Ph.D Strangelove or How I Learned To Stop Worrying And Love Science
Science. What a beautiful word. It sounds complicated, it’s spelling took me a few years to master back when I was younger and it’s pretty much what I want to do with my life. Science is humanity’s best try at making sense of the world that surrounds it, and of manipulating that world. You use science everyday, whether it be it’s offshoot, or quite literally, your brain’s understanding of the concepts it describes. If you are able to walk without falling over, that is because your brain is calculating how to distribute weight as you raise one foot, is calculating how to be most efficient with the energy you possess (using gravity to help your foot land back on the ground for example). There is so much you do subconsciously that all relates back to science, for in the end, science is a way of thinking and of learning, and that’s all you do everyday (or should do, at least): learn from the past and better what you do.
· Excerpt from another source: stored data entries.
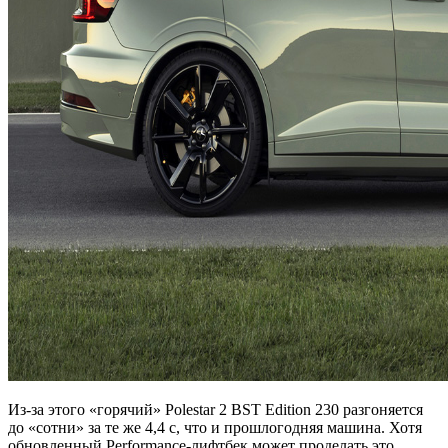
Из-за этого «горячий» Polestar 2 BST Edition 230 разгоняется
до «сотни» за те же 4,4 с, что и прошлогодняя машина. Хотя
обновленный Performance-лифтбек может проделать это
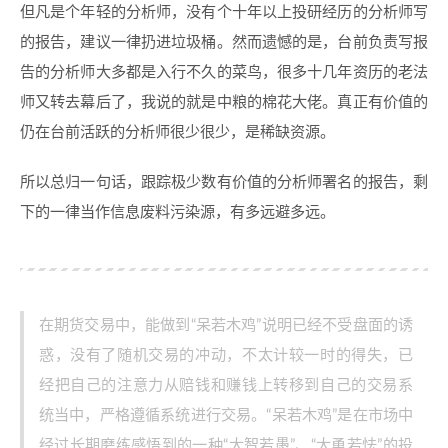
但凡是个年轻的分析师，没有个十年以上投研经历的分析师写
的报告，建议一律扔进垃圾桶。然而遗憾的是，台前负责写报
告的分析师大多都是入行不久的菜鸟，很多十几年资历的老法
师又转去幕后了，我说的就是中粮的棉花大佬。真正有价值的
仍在台前活跃的分析师很少很少，是稀缺资源。
所以总归一句话，跟踪极少数有价值的分析师署名的报告，剩
下的一律当作信息废料污染源，有多远避多远。
在期货交易中，能做到“呆若木鸡”说明已经不受盘面的诱
惑，没有了随机交易的冲动，不太计较一时的得失，已
经把自己的注意力从赔钱和赚钱上转移到自己的交易系
统当中，严格遵循系统进行交易。“呆若木鸡”是在市场中
经过长期磨练感悟到的一种“大智若愚”、“大勇若怯”的投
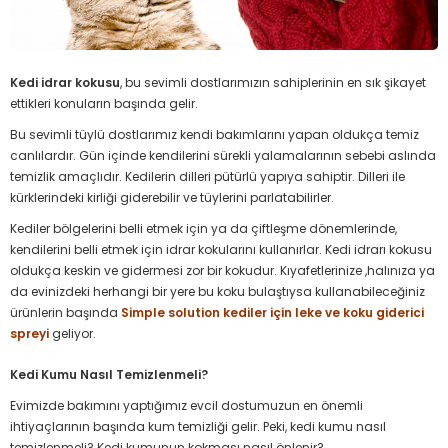
Kedi idrar kokusu
, bu sevimli dostlarımızın sahiplerinin en sık şikayet
ettikleri konuların başında gelir.
Bu sevimli tüylü dostlarımız kendi bakımlarını yapan oldukça temiz
canlılardır. Gün içinde kendilerini sürekli yalamalarının sebebi aslında
temizlik amaçlıdır. Kedilerin dilleri pütürlü yapıya sahiptir. Dilleri ile
kürklerindeki kirliği giderebilir ve tüylerini parlatabilirler.
Kediler bölgelerini belli etmek için ya da çiftleşme dönemlerinde,
kendilerini belli etmek için idrar kokularını kullanırlar. Kedi idrarı kokusu
oldukça keskin ve gidermesi zor bir kokudur. Kıyafetlerinize ,halınıza ya
da evinizdeki herhangi bir yere bu koku bulaştıysa kullanabileceğiniz
ürünlerin başında
Simple solution kediler için leke ve koku giderici
spreyi
geliyor.
Kedi Kumu Nasıl Temizlenmeli?
Evimizde bakımını yaptığımız evcil dostumuzun en önemli
ihtiyaçlarının başında kum temizliği gelir. Peki, kedi kumu nasıl
temizlenmeli? Kedi kumunun kokması nasıl önlenir?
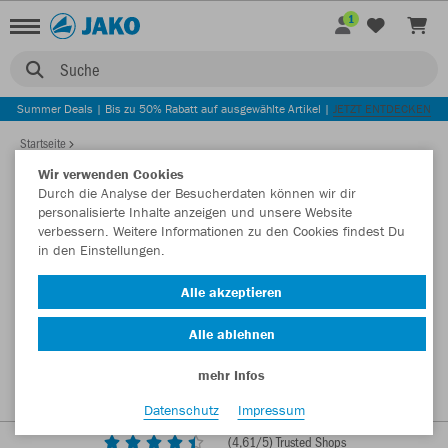
1
Suche
Summer Deals | Bis zu 50% Rabatt auf ausgewählte Artikel |
JETZT ENTDECKEN
Startseite
Wir verwenden Cookies
Durch die Analyse der Besucherdaten können wir dir
personalisierte Inhalte anzeigen und unsere Website
verbessern. Weitere Informationen zu den Cookies findest Du
in den Einstellungen.
Alle akzeptieren
Alle ablehnen
mehr Infos
Datenschutz
Impressum
(
4,61
/5) Trusted Shops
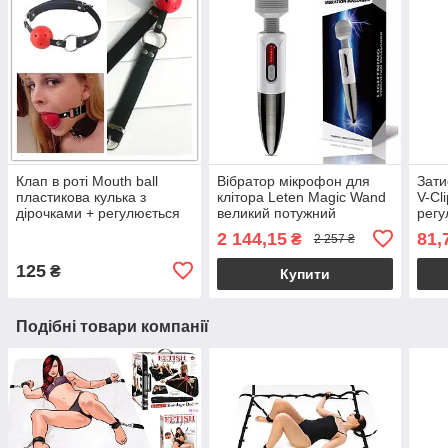
Клап в роті Mouth ball
Вібратор мікрофон для
Зати
пластикова кулька з
клітора Leten Magic Wand
V-Cl
дірочками + регулюється
великий потужний
рег
за розміром голови
вібромасажер на
зтис
2 144,15
81,
₴
2 257 ₴
акумуляторі
125
₴
Купити
Подібні товари компанії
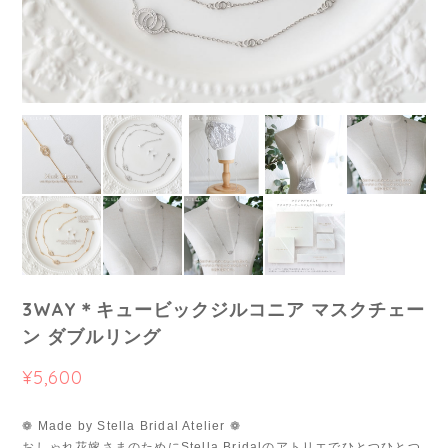
3WAY＊キュービックジルコニア マスクチェー
ン ダブルリング
¥5,600
❁ Made by Stella Bridal Atelier ❁
おしゃれ花嫁さまのためにStella Bridalのアトリエでひとつひとつ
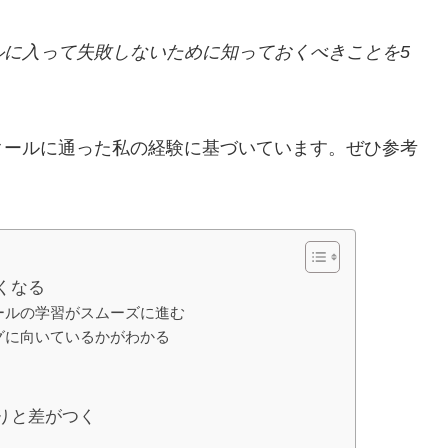
ルに入って失敗しないために知っておくべきことを5
クールに通った私の経験に基づいています。ぜひ参考
くなる
ールの学習がスムーズに進む
グに向いているかがわかる
りと差がつく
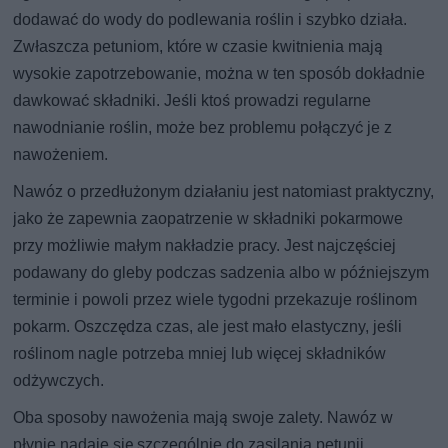
dodawać do wody do podlewania roślin i szybko działa.
Zwłaszcza petuniom, które w czasie kwitnienia mają
wysokie zapotrzebowanie, można w ten sposób dokładnie
dawkować składniki. Jeśli ktoś prowadzi regularne
nawodnianie roślin, może bez problemu połączyć je z
nawożeniem.
Nawóz o przedłużonym działaniu jest natomiast praktyczny,
jako że zapewnia zaopatrzenie w składniki pokarmowe
przy możliwie małym nakładzie pracy. Jest najczęściej
podawany do gleby podczas sadzenia albo w późniejszym
terminie i powoli przez wiele tygodni przekazuje roślinom
pokarm. Oszczędza czas, ale jest mało elastyczny, jeśli
roślinom nagle potrzeba mniej lub więcej składników
odżywczych.
Oba sposoby nawożenia mają swoje zalety. Nawóz w
płynie nadaje się szczególnie do zasilania petunii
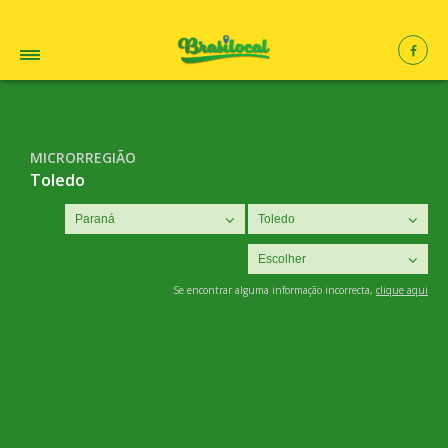
MICRORREGIÃO
Toledo
Se encontrar alguma informação incorrecta,
clique aqui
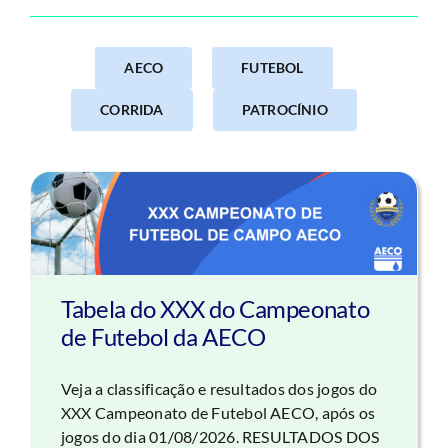
AECO
FUTEBOL
CORRIDA
PATROCÍNIO
Tabela do XXX do Campeonato
de Futebol da AECO
Veja a classificação e resultados dos jogos do
XXX Campeonato de Futebol AECO, após os
jogos do dia 01/08/2026. RESULTADOS DOS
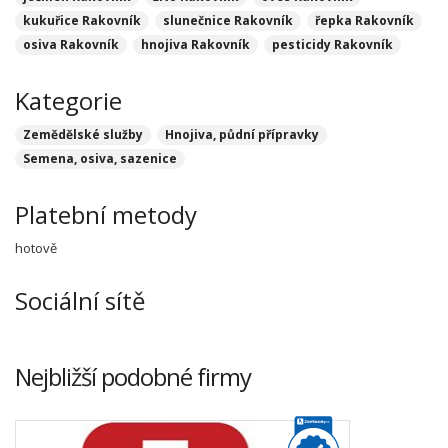
kukuřice Rakovník
slunečnice Rakovník
řepka Rakovník
osiva Rakovník
hnojiva Rakovník
pesticidy Rakovník
Kategorie
Zemědělské služby
Hnojiva, půdní přípravky
Semena, osiva, sazenice
Platební metody
hotově
Sociální sítě
Nejbližší podobné firmy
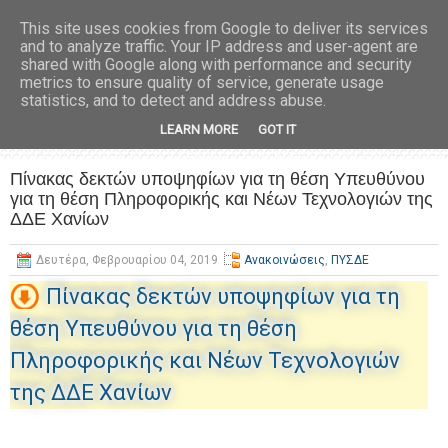
This site uses cookies from Google to deliver its services
and to analyze traffic. Your IP address and user-agent are
shared with Google along with performance and security
metrics to ensure quality of service, generate usage
statistics, and to detect and address abuse.
LEARN MORE
GOT IT
Πίνακας δεκτών υποψηφίων για τη θέση Υπευθύνου
για τη θέση Πληροφορικής και Νέων Τεχνολογιών της
ΔΔΕ Χανίων
Δευτέρα, Φεβρουαρίου 04, 2019
Ανακοινώσεις
,
ΠΥΣΔΕ
Πίνακας δεκτών υποψηφίων για τη
θέση Υπευθύνου για τη θέση
Πληροφορικής και Νέων Τεχνολογιών
της ΔΔΕ Χανίων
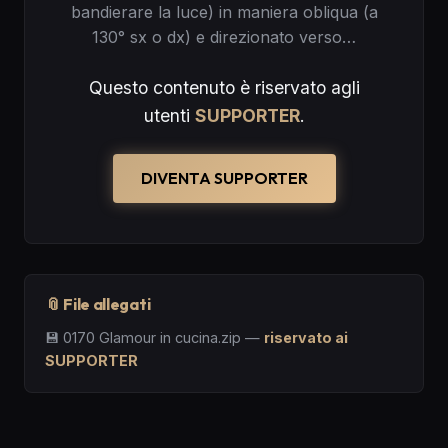
bandierare la luce) in maniera obliqua (a
130° sx o dx) e direzionato verso…
Questo contenuto è riservato agli
utenti
SUPPORTER
.
DIVENTA SUPPORTER
📎 File allegati
💾
0170 Glamour in cucina.zip
—
riservato ai
SUPPORTER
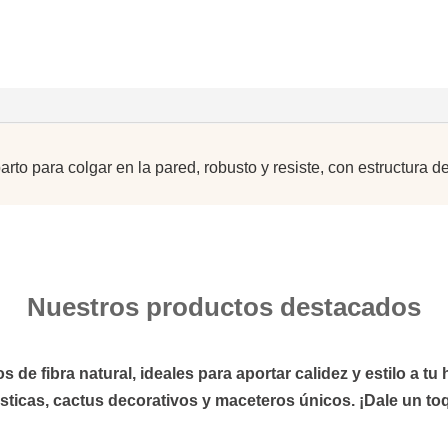
PARED
cantidad
rto para colgar en la pared, robusto y resiste, con estructura 
Nuestros productos destacados
de fibra natural, ideales para aportar calidez y estilo a t
sticas,
cactus
decorativos y
maceteros
únicos. ¡Dale un toq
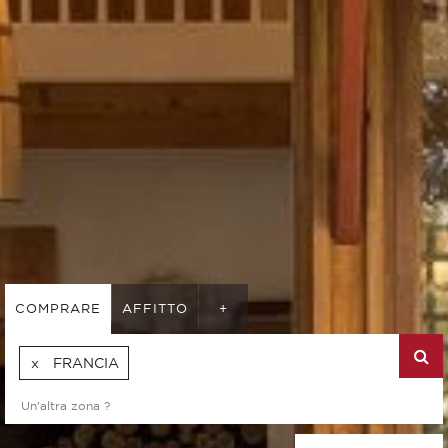
COMPRARE
AFFITTO
+
FRANCIA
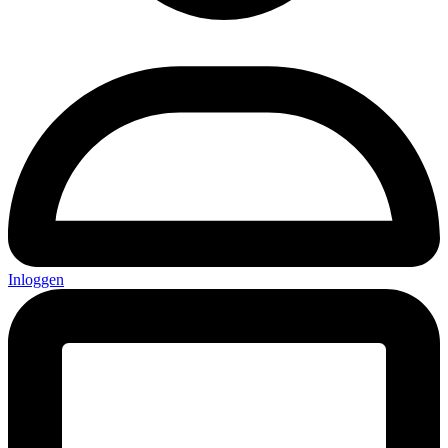
Inloggen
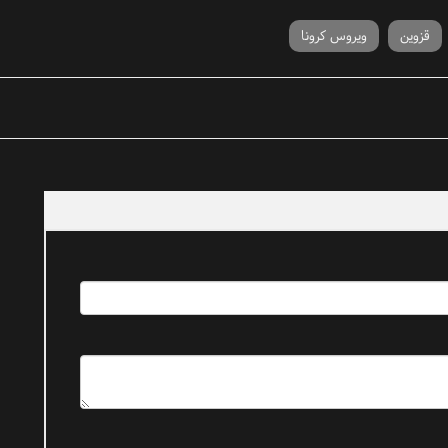
قزوین
ویروس کرونا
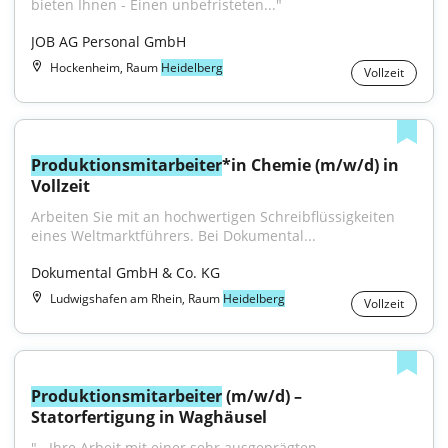
bieten Ihnen - Einen unbefristeten..."
JOB AG Personal GmbH
Hockenheim, Raum
Heidelberg
Vollzeit
Produktionsmitarbeiter
*in Chemie (m/w/d) in 
Vollzeit
Arbeiten Sie mit an hochwertigen Schreibflüssigkeiten 
eines Weltmarktführers. Bei Dokumental...
Dokumental GmbH & Co. KG
Ludwigshafen am Rhein, Raum
Heidelberg
Vollzeit
Produktionsmitarbeiter
 (m/w/d) – 
Statorfertigung in Waghäusel
"...Ihre Arbeit mit einer sehr ausgeprägten 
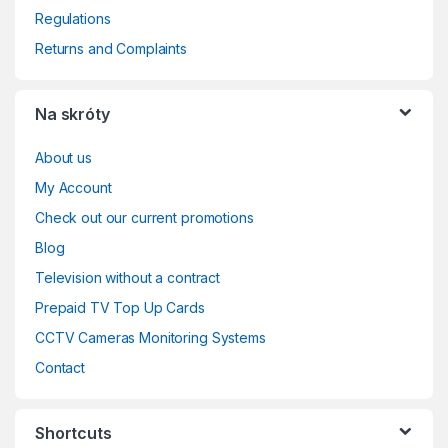
Regulations
Returns and Complaints
Na skróty
About us
My Account
Check out our current promotions
Blog
Television without a contract
Prepaid TV Top Up Cards
CCTV Cameras Monitoring Systems
Contact
Shortcuts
Now, if you know who I am, you’ll know that I love science. To many of you, liking and researching the subject beyond classes in school may seem far-fetched, but I see it as so much more. It isn’t just a hobby, or a pastime, it’s not something I do when I’m bored, it’s something I’ll do whenever I can. Most kids come home from school and try to unwind; whether it be through sports, music or something creative like art. But I read about science, do maths; and do all these other things too. And I know just how hard it may seem to cram all of this into a daily schedule, when we are young, all our time is eaten up by school and homework, but the rewards from trying are monstrous. There is no better, more satisfying feeling than to see some complex term and think “I know what that is,” or be able to use them and actually understand what you’re talking about.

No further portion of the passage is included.